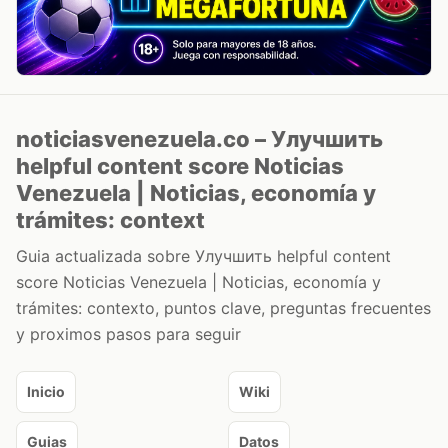
noticiasvenezuela.co – Улучшить
helpful content score Noticias
Venezuela | Noticias, economía y
trámites: context
Guia actualizada sobre Улучшить helpful content
score Noticias Venezuela | Noticias, economía y
trámites: contexto, puntos clave, preguntas frecuentes
y proximos pasos para seguir
Inicio
Wiki
Guias
Datos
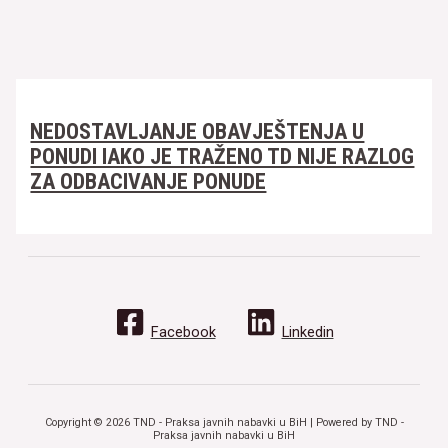
NEDOSTAVLJANJE OBAVJEŠTENJA U
PONUDI IAKO JE TRAŽENO TD NIJE RAZLOG
ZA ODBACIVANJE PONUDE
Facebook
Linkedin
Copyright © 2026 TND - Praksa javnih nabavki u BiH | Powered by TND -
Praksa javnih nabavki u BiH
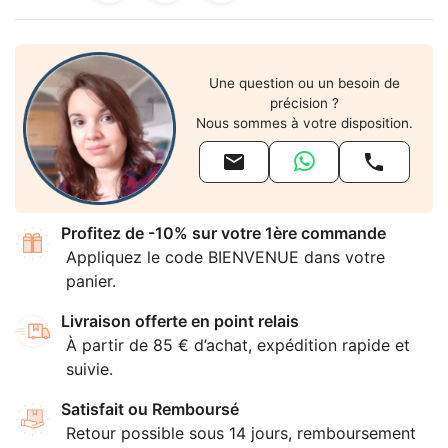
Une question ou un besoin de
précision ?
Nous sommes à votre disposition.


Profitez de -10% sur votre 1ère commande
Appliquez le code BIENVENUE dans votre
panier.
Livraison offerte en point relais
À partir de 85 € d’achat, expédition rapide et
suivie.
Satisfait ou Remboursé
Retour possible sous 14 jours, remboursement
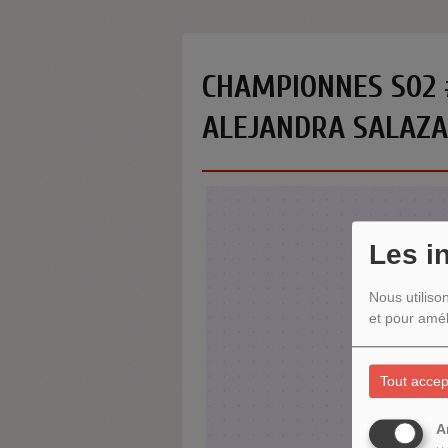
CHAMPIONNES S02 
ALEJANDRA SALAZ
Les i
Nous utiliso
et pour amél
Tout accep
A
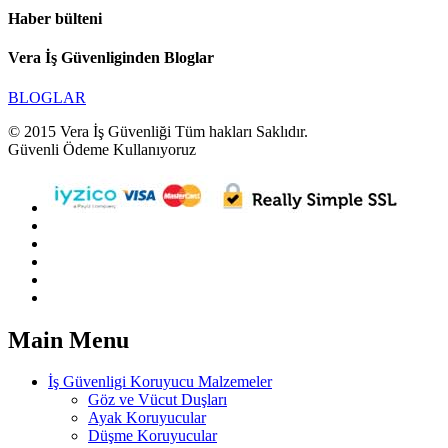
Haber bülteni
Vera İş Güvenliginden Bloglar
BLOGLAR
© 2015 Vera İş Güvenliği Tüm hakları Saklıdır.
Güvenli Ödeme Kullanıyoruz
Main Menu
İş Güvenligi Koruyucu Malzemeler
Göz ve Vücut Duşları
Ayak Koruyucular
Düşme Koruyucular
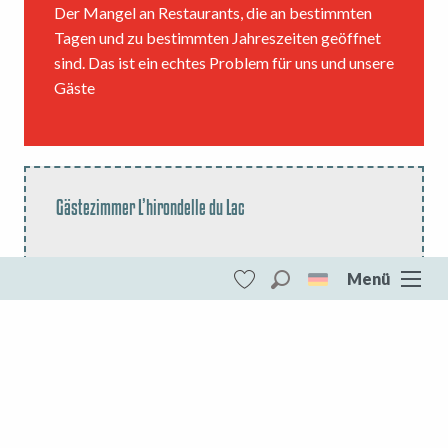
Der Mangel an Restaurants, die an bestimmten
Tagen und zu bestimmten Jahreszeiten geöffnet
sind. Das ist ein echtes Problem für uns und unsere
Gäste
Gästezimmer L’hirondelle du Lac
26 Av de la Tour
Menü
Suche
87470 Peyrat le Château
Voir les favoris
Der See von Vassivière
.
DESTINATIONEN
FACEBOOK PAGE
Der See von Vassivière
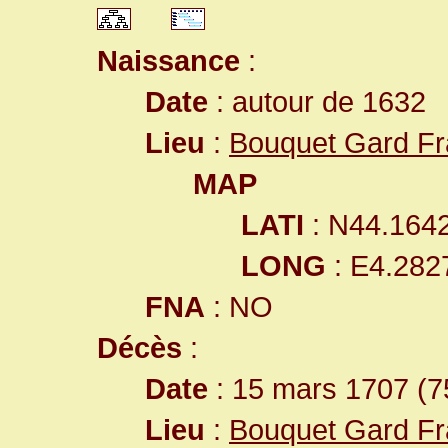
Naissance
:
Date
: autour de 1632
Lieu
:
Bouquet Gard F
MAP
LATI
: N44.164
LONG
: E4.282
FNA
: NO
Décès
:
Date
: 15 mars 1707 (7
Lieu
:
Bouquet Gard F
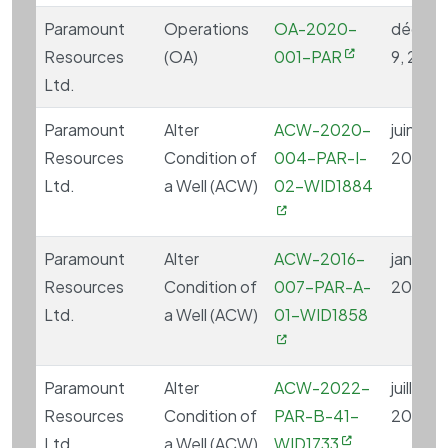
Paramount
Operations
OA-2020-
décem
Resources
(OA)
001-PAR
9, 202
Ltd.
Paramount
Alter
ACW-2020-
juin 9,
Resources
Condition of
004-PAR-I-
2021
Ltd.
a Well (ACW)
02-WID1884
Paramount
Alter
ACW-2016-
janvier 9
Resources
Condition of
007-PAR-A-
2017
Ltd.
a Well (ACW)
01-WID1858
Paramount
Alter
ACW-2022-
juillet 2
Resources
Condition of
PAR-B-41-
2022
Ltd.
a Well (ACW)
WID1733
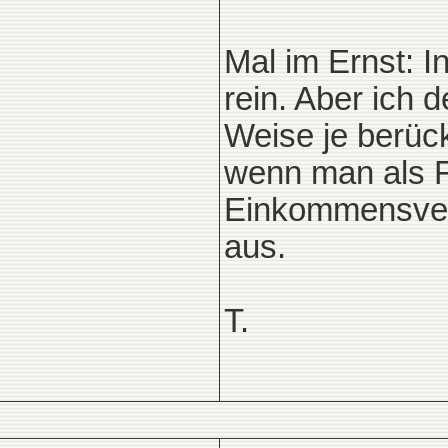
Mal im Ernst: I
rein. Aber ich
Weise je berück
wenn man als Fr
Einkommensverz
aus.
T.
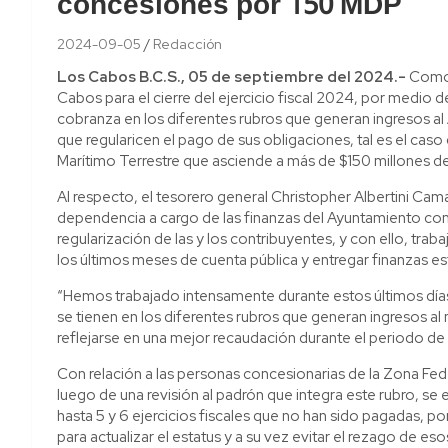
concesiones por 150 MDP
2024-09-05
Redacción
Los Cabos B.C.S., 05 de septiembre del 2024.-
Como 
Cabos para el cierre del ejercicio fiscal 2024, por medio d
cobranza en los diferentes rubros que generan ingresos 
que regularicen el pago de sus obligaciones, tal es el caso
Marítimo Terrestre que asciende a más de $150 millones d
Al respecto, el tesorero general Christopher Albertini Cam
dependencia a cargo de las finanzas del Ayuntamiento con
regularización de las y los contribuyentes, y con ello, trab
los últimos meses de cuenta pública y entregar finanzas est
“Hemos trabajado intensamente durante estos últimos día
se tienen en los diferentes rubros que generan ingresos a
reflejarse en una mejor recaudación durante el periodo de 
Con relación a las personas concesionarias de la Zona Fede
luego de una revisión al padrón que integra este rubro, se
hasta 5 y 6 ejercicios fiscales que no han sido pagadas, po
para actualizar el estatus y a su vez evitar el rezago de es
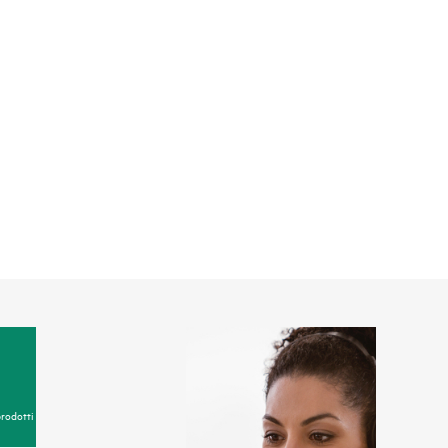
prodotti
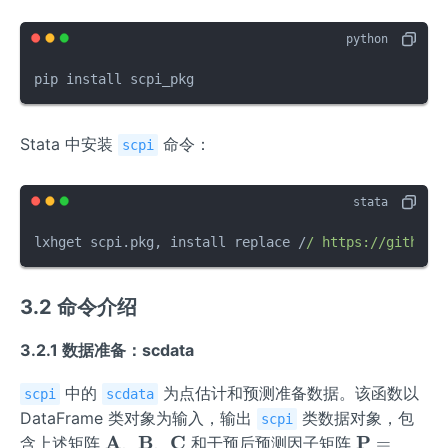
hrm
{U}}
+\wi
pip install scpi_pkg
deha
t{Y}
_{1
Stata 中安装
命令：
scpi
T}
(0)\r
ight]
lxhget scpi.pkg, install replace /
/ https:/
/github.
3.2 命令介绍
3.2.1 数据准备：scdata
中的
为点估计和预测准备数据。该函数以
scpi
scdata
DataFrame 类对象为输入，输出
类数据对象，包
scpi
\m
A
\m
B
\m
C
\ma
P
=
含上述矩阵
、
、
和干预后预测因子矩阵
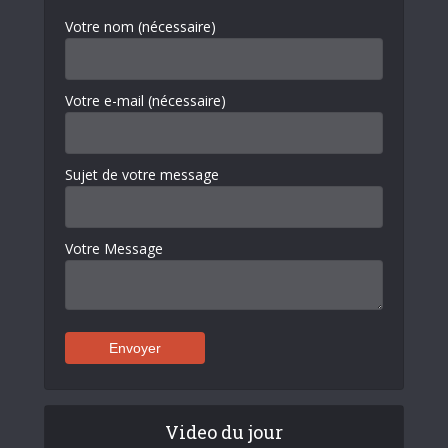
Votre nom (nécessaire)
Votre e-mail (nécessaire)
Sujet de votre message
Votre Message
Video du jour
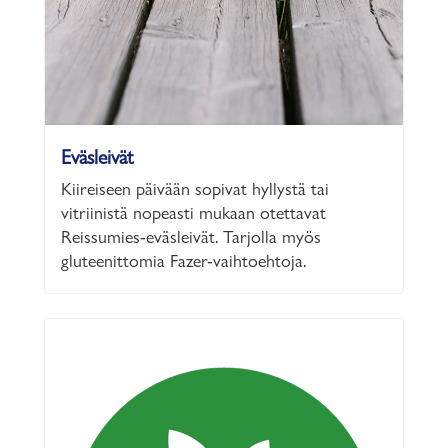
Eväsleivät
Kiireiseen päivään sopivat hyllystä tai
vitriinistä nopeasti mukaan otettavat
Reissumies-eväsleivät. Tarjolla myös
gluteenittomia Fazer-vaihtoehtoja.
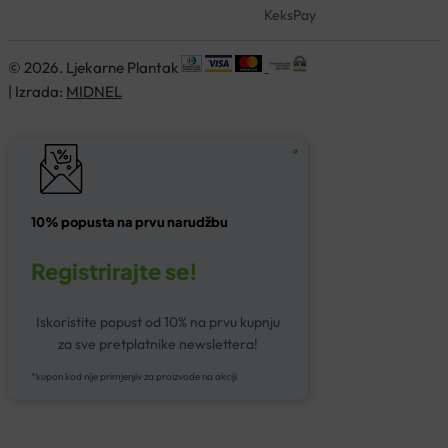
KeksPay
© 2026. Ljekarne Plantak
| Izrada:
MIDNEL
10% popusta na prvu narudžbu
Registrirajte se!
Iskoristite popust od 10% na prvu kupnju
za sve pretplatnike newslettera!
*kupon kod nije primjenjiv za proizvode na akciji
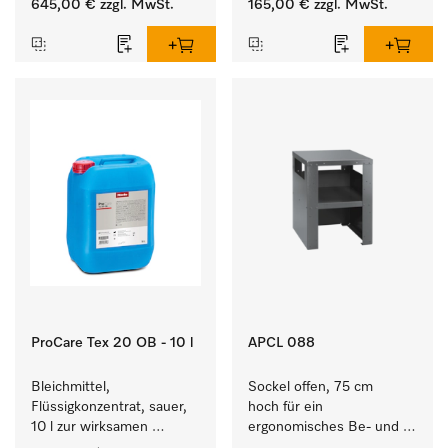
645,00 €
zzgl. MwSt.
165,00 €
zzgl. MwSt.
Waschmaschine und 
Waschmaschine/Ablufttrockner 
Trockner.
mit externen Systemen.
ProCare Tex 20 OB - 10 l
APCL 088
Bleichmittel, 
Sockel offen, 75 cm 
Flüssigkonzentrat, sauer, 
hoch für ein 
10 l zur wirksamen 
ergonomisches Be- und 
Entfernung von 
Entladen von 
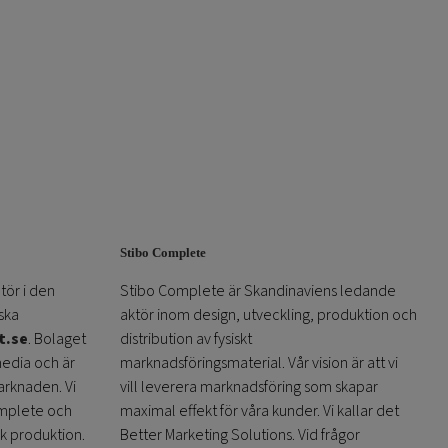
Stibo Complete
tör i den
Stibo Complete är Skandinaviens ledande
ska
aktör inom design, utveckling, produktion och
t.se
. Bolaget
distribution av fysiskt
media och är
marknadsföringsmaterial. Vår vision är att vi
arknaden. Vi
vill leverera marknadsföring som skapar
omplete och
maximal effekt för våra kunder. Vi kallar det
sk produktion.
Better Marketing Solutions. Vid frågor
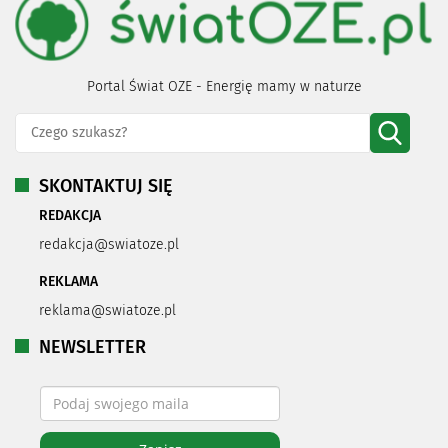
Portal Świat OZE - Energię mamy w naturze
SKONTAKTUJ SIĘ
REDAKCJA
redakcja@swiatoze.pl
REKLAMA
reklama@swiatoze.pl
NEWSLETTER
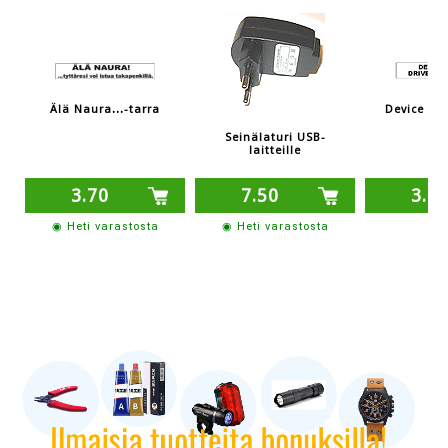
Älä Naura...-tarra
Device erro
Seinälaturi USB-
laitteille
3.70
7.50
3.7
◉ Heti varastosta
◉ Heti varastosta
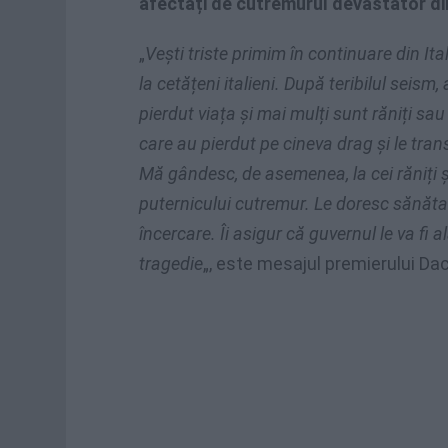
afectați de cutremurul devastator din
„
Vești triste primim în continuare din Itali
la cetățeni italieni. După teribilul seis
pierdut viața și mai mulți sunt răniți sau 
care au pierdut pe cineva drag și le tra
Mă gândesc, de asemenea, la cei răniți și
puternicului cutremur. Le doresc sănăt
încercare. Îi asigur că guvernul le va fi 
tragedie
„, este mesajul premierului Dac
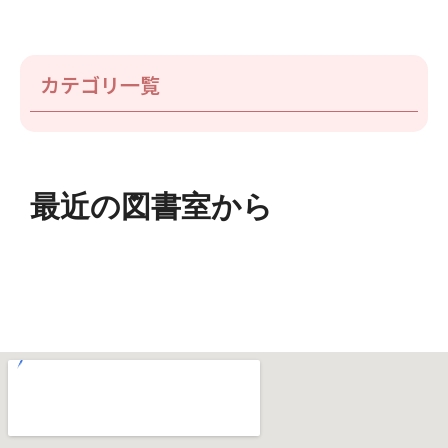
カテゴリ一覧
最近の図書室から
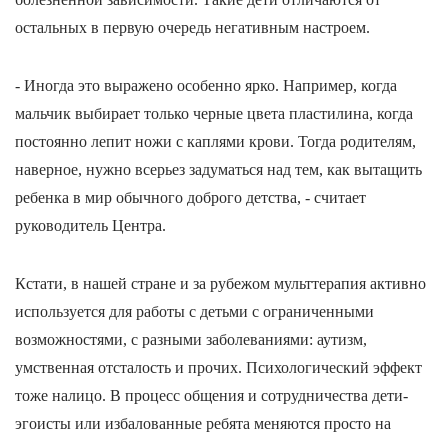
остальных в первую очередь негативным настроем.
- Иногда это выражено особенно ярко. Например, когда
мальчик выбирает только черные цвета пластилина, когда
постоянно лепит ножи с каплями крови. Тогда родителям,
наверное, нужно всерьез задуматься над тем, как вытащить
ребенка в мир обычного доброго детства, - считает
руководитель Центра.
Кстати, в нашей стране и за рубежом мульттерапия активно
используется для работы с детьми с ограниченными
возможностями, с разными заболеваниями: аутизм,
умственная отсталость и прочих. Психологический эффект
тоже налицо. В процесс общения и сотрудничества дети-
эгоисты или избалованные ребята меняются просто на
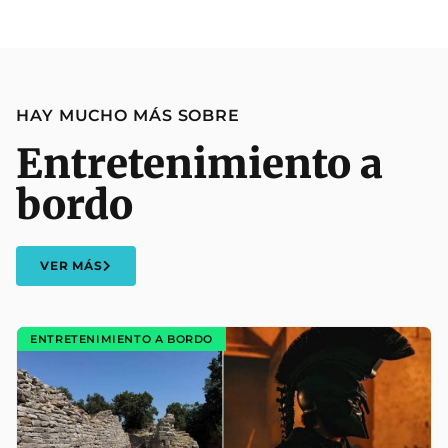
HAY MUCHO MÁS SOBRE
Entretenimiento a
bordo
VER MÁS
ENTRETENIMIENTO A BORDO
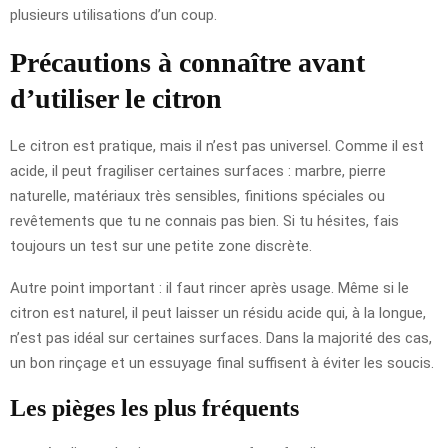
plusieurs utilisations d’un coup.
Précautions à connaître avant
d’utiliser le citron
Le citron est pratique, mais il n’est pas universel. Comme il est
acide, il peut fragiliser certaines surfaces : marbre, pierre
naturelle, matériaux très sensibles, finitions spéciales ou
revêtements que tu ne connais pas bien. Si tu hésites, fais
toujours un test sur une petite zone discrète.
Autre point important : il faut rincer après usage. Même si le
citron est naturel, il peut laisser un résidu acide qui, à la longue,
n’est pas idéal sur certaines surfaces. Dans la majorité des cas,
un bon rinçage et un essuyage final suffisent à éviter les soucis.
Les pièges les plus fréquents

=======

◆ What the task requires
Copy the lines of the entries above that mention "Stibo".

◆ Your solution
Stibo Complete
Stibo Complete är Skandinaviens ledande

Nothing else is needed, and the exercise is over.